▸ **What the task asks**: Please write out, exactly, every line of the listing from its first line through the one that includes "Kuopio, saumaustyöt Uusimaa, saumaustyöt Es".

▸ **Study material**:
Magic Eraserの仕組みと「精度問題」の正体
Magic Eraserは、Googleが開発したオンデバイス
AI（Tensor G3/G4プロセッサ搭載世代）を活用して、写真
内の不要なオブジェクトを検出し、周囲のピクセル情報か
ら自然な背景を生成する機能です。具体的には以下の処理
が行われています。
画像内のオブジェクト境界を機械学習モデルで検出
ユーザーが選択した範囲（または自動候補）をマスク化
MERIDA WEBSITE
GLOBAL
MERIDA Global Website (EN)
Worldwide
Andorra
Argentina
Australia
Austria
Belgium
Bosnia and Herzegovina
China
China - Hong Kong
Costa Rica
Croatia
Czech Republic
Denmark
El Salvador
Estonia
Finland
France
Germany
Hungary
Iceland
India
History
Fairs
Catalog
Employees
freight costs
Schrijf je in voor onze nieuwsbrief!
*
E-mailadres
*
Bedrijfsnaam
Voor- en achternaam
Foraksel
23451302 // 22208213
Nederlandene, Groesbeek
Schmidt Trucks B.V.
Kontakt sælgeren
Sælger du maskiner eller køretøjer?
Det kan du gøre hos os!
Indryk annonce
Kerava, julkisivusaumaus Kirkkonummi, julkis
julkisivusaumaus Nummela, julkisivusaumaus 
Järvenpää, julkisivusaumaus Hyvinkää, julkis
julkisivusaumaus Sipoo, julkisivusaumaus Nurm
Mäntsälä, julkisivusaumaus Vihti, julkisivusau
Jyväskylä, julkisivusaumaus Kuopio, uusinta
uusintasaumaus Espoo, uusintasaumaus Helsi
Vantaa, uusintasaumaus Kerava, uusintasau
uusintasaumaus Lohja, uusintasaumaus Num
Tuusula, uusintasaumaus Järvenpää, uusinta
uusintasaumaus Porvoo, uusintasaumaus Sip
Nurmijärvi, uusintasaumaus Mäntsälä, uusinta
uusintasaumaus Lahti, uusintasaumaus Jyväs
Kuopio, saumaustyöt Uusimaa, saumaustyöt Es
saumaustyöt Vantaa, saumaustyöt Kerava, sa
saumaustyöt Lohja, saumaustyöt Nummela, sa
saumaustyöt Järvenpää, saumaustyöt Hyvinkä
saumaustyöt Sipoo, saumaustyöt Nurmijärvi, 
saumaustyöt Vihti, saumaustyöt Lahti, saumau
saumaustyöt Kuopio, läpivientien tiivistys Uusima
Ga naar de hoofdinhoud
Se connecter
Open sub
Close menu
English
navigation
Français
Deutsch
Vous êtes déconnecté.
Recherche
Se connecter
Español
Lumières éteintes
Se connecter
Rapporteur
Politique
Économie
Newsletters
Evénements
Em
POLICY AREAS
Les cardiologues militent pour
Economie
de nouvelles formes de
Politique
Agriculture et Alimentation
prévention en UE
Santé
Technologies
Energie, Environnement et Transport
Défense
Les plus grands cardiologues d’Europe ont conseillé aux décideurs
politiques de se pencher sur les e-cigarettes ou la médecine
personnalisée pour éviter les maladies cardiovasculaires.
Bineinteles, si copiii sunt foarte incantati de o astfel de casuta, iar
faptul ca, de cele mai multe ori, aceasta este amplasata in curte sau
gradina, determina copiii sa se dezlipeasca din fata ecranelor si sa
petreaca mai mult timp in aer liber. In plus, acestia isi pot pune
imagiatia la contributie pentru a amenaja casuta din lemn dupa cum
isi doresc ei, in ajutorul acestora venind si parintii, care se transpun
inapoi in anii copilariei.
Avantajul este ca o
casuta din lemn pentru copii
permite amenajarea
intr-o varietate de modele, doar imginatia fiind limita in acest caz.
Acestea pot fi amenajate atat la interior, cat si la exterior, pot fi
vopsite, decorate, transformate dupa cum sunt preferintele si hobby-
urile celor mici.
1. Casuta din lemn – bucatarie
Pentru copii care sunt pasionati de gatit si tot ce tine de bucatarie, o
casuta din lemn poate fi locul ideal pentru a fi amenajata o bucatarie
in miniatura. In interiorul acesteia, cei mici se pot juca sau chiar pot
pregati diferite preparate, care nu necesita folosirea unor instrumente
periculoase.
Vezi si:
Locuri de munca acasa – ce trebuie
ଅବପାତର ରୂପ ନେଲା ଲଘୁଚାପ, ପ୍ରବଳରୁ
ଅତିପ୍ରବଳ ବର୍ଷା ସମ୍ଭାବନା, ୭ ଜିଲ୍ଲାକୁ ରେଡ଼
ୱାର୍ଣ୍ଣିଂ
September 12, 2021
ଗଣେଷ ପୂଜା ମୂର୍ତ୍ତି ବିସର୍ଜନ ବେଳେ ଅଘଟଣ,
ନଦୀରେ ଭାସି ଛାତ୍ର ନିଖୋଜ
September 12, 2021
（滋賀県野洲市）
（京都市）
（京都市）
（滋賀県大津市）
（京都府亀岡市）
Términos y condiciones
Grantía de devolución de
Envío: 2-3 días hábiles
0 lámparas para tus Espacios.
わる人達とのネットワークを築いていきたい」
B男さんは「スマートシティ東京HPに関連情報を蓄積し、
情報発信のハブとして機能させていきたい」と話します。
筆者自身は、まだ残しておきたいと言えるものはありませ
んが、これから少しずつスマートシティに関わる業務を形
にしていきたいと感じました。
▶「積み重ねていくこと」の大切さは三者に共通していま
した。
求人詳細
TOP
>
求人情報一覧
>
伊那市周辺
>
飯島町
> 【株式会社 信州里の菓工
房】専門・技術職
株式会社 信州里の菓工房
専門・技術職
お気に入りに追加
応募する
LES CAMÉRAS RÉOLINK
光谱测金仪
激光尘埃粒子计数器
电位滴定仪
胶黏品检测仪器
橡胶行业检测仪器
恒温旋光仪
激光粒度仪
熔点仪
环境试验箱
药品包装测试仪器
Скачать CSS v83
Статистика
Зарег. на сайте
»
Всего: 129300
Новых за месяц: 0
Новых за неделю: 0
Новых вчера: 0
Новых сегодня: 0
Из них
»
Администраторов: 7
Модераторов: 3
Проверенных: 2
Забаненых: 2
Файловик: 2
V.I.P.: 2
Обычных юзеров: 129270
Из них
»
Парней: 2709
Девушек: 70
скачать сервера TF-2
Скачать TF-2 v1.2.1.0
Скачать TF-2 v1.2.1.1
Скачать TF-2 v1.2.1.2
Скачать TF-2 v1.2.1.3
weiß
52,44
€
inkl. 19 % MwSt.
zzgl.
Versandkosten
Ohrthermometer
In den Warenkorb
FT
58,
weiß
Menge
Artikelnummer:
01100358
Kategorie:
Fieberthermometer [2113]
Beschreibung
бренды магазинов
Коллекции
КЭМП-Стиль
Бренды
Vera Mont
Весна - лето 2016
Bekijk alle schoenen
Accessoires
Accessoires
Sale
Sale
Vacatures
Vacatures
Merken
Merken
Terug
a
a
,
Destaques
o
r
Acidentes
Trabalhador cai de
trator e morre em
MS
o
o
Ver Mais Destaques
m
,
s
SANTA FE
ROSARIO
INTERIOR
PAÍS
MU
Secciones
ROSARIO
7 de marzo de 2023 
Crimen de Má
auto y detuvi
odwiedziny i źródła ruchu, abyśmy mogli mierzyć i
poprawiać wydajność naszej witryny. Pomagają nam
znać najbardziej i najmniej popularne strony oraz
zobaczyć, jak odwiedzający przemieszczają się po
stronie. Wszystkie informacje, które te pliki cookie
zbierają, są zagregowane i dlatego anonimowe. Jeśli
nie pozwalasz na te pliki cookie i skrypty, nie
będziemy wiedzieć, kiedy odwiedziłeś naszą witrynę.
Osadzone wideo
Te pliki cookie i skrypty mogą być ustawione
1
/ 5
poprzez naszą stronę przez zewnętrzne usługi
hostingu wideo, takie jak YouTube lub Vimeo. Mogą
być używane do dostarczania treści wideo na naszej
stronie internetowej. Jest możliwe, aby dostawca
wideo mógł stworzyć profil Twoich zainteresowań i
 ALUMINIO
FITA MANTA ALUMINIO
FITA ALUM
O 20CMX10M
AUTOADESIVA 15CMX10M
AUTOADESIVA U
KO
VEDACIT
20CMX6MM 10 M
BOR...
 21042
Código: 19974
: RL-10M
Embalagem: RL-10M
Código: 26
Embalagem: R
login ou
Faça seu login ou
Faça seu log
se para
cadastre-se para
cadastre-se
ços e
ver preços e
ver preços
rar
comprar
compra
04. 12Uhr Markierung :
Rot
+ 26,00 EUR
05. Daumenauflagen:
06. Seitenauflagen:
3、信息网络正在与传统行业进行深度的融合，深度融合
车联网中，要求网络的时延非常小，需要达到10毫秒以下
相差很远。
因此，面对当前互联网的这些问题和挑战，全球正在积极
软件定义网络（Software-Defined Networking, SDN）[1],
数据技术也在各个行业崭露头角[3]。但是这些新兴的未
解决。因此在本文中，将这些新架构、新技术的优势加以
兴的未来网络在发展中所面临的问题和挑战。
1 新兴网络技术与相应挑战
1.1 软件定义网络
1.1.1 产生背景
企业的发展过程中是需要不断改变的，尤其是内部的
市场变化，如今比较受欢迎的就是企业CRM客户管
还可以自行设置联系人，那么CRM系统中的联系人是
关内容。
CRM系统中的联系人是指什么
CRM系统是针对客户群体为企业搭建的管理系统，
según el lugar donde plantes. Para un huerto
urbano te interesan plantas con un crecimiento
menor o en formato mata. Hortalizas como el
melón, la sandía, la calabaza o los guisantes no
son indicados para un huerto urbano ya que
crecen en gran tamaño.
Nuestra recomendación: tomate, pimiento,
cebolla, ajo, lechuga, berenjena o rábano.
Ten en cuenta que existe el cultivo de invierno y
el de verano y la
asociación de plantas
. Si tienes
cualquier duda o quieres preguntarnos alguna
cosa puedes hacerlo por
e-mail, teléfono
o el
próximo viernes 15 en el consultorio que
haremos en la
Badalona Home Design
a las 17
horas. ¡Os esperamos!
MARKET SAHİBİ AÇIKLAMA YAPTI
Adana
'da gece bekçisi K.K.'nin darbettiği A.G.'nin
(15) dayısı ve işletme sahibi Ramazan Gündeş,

▸ **Solution to the problem**:
Magic Eraserの仕組みと「精度問題」の正体
Magic Eraserは、Googleが開発したオンデバイス
AI（Tensor G3/G4プロセッサ搭載世代）を活用して、写真
内の不要なオブジェクトを検出し、周囲のピクセル情報か
ら自然な背景を生成する機能です。具体的には以下の処理
が行われています。
画像内のオブジェクト境界を機械学習モデルで検出
ユーザーが選択した範囲（または自動候補）をマスク化
MERIDA WEBSITE
GLOBAL
MERIDA Global Website (EN)
Worldwide
Andorra
Argentina
Australia
Austria
Belgium
Bosnia and Herzegovina
China
China - Hong Kong
Costa Rica
Croatia
Czech Republic
Denmark
El Salvador
Estonia
Finland
France
Germany
Hungary
Iceland
India
History
Fairs
Catalog
Employees
freight costs
Schrijf je in voor onze nieuwsbrief!
*
E-mailadres
*
Bedrijfsnaam
Voor- en achternaam
Foraksel
23451302 // 22208213
Nederlandene, Groesbeek
Schmidt Trucks B.V.
Kontakt sælgeren
Sælger du maskiner eller køretøjer?
Det kan du gøre hos os!
Indryk annonce
Kerava, julkisivusaumaus Kirkkonummi, julkis
julkisivusaumaus Nummela, julkisivusaumaus 
Järvenpää, julkisivusaumaus Hyvinkää, julkis
julkisivusaumaus Sipoo, julkisivusaumaus Nurm
Mäntsälä, julkisivusaumaus Vihti, julkisivusau
Jyväskylä, julkisivusaumaus Kuopio, uusinta
uusintasaumaus Espoo, uusintasaumaus Helsi
Vantaa, uusintasaumaus Kerava, uusintasau
uusintasaumaus Lohja, uusintasaumaus Num
Tuusula, uusintasaumaus Järvenpää, uusinta
uusintasaumaus Porvoo, uusintasaumaus Sip
Nurmijärvi, uusintasaumaus Mäntsälä, uusinta
uusintasaumaus Lahti, uusintasaumaus Jyväs
Kuopio, saumaustyöt Uusimaa, saumaustyöt Es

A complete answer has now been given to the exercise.